======== RECORD SET

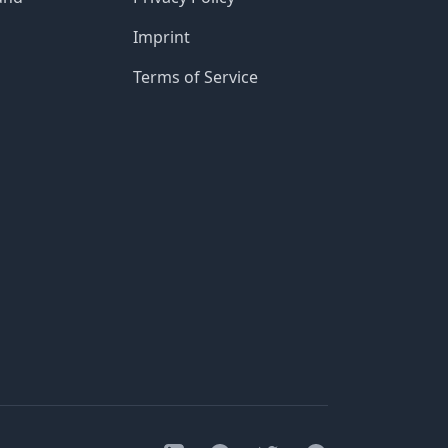
Imprint
Terms of Service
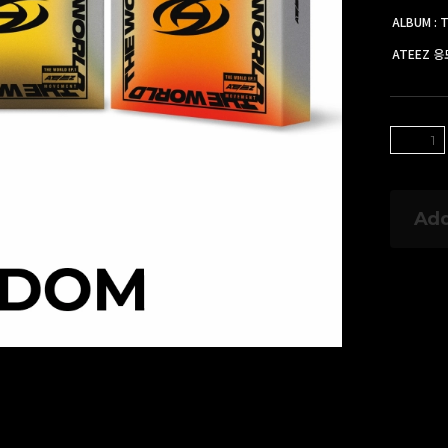
ALBUM : 
ATEEZ 
Add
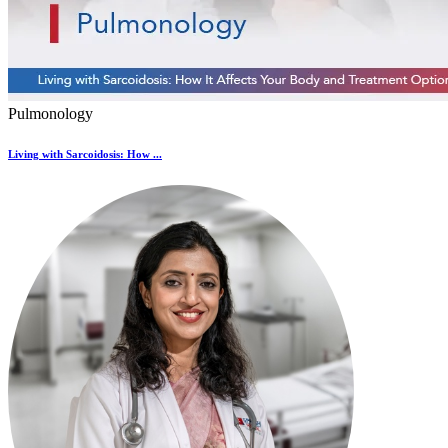
Pulmonology
Living with Sarcoidosis: How ...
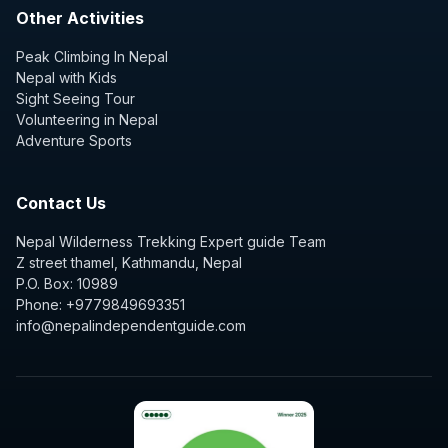
Other Activities
Peak Climbing In Nepal
Nepal with Kids
Sight Seeing Tour
Volunteering in Nepal
Adventure Sports
Contact Us
Nepal Wilderness Trekking Expert guide Team
Z street thamel, Kathmandu, Nepal
P.O. Box: 10989
Phone: +9779849693351
info@nepalindependentguide.com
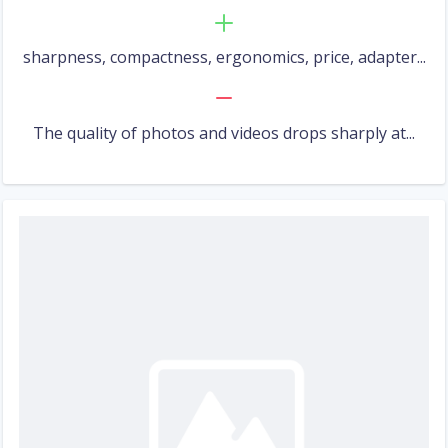
sharpness, compactness, ergonomics, price, adapter...
The quality of photos and videos drops sharply at...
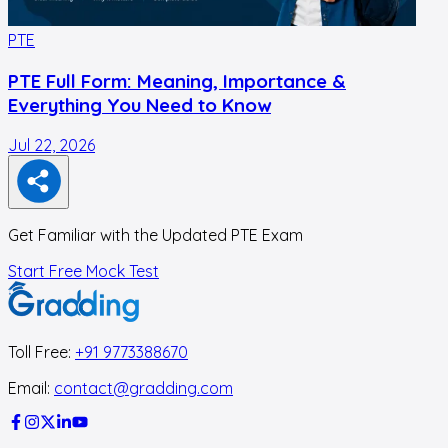
PTE
PTE Full Form: Meaning, Importance &
Everything You Need to Know
Jul 22, 2026
J
Get Familiar with the Updated PTE Exam
Start Free Mock Test
Toll Free:
+91 9773388670
Email:
contact@gradding.com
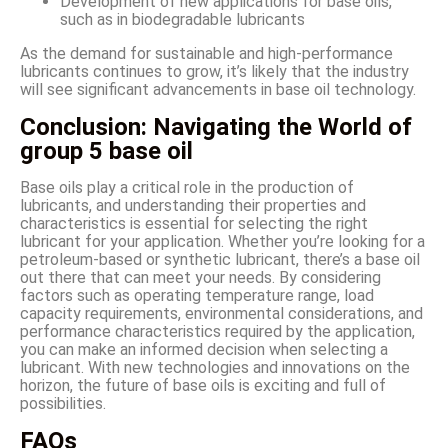
Development of new applications for base oils,
such as in biodegradable lubricants
As the demand for sustainable and high-performance
lubricants continues to grow, it’s likely that the industry
will see significant advancements in base oil technology.
Conclusion: Navigating the World of
group 5 base oil
Base oils play a critical role in the production of
lubricants, and understanding their properties and
characteristics is essential for selecting the right
lubricant for your application. Whether you’re looking for a
petroleum-based or synthetic lubricant, there’s a base oil
out there that can meet your needs. By considering
factors such as operating temperature range, load
capacity requirements, environmental considerations, and
performance characteristics required by the application,
you can make an informed decision when selecting a
lubricant. With new technologies and innovations on the
horizon, the future of base oils is exciting and full of
possibilities.
FAQs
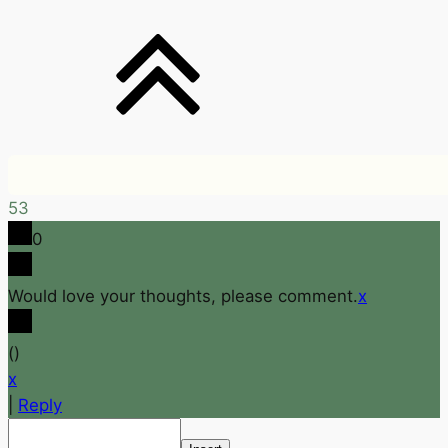
53
0
Would love your thoughts, please comment.
x
(
)
x
|
Reply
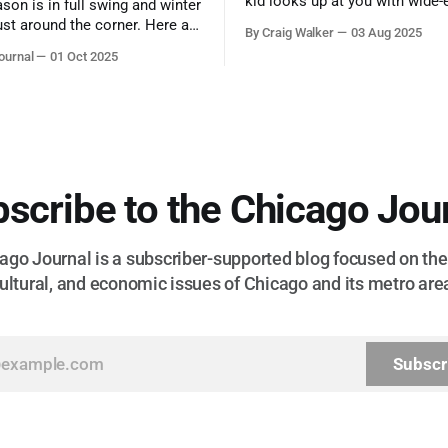
kid looks up at you with wide-
ason is in full swing and winter
admiration, you don’t make a f
ust around the corner. Here are
By Craig Walker
03 Aug 2025
them. A tribute to the Cubs l
 for a quick weekend trip
ournal
01 Oct 2025
respected the game, and us, t
go to see some of the
let us down.
splays nature has to offer.
scribe to the Chicago Jou
go Journal is a subscriber-supported blog focused on the 
ultural, and economic issues of Chicago and its metro are
Subscr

================

**WHAT TO DO:**
Search the listing above for the string "characteristics". Copy every line that contains it.

**THE COMPLETED TASK:**
characteristics is essential for selecting the right
performance characteristics required by the application,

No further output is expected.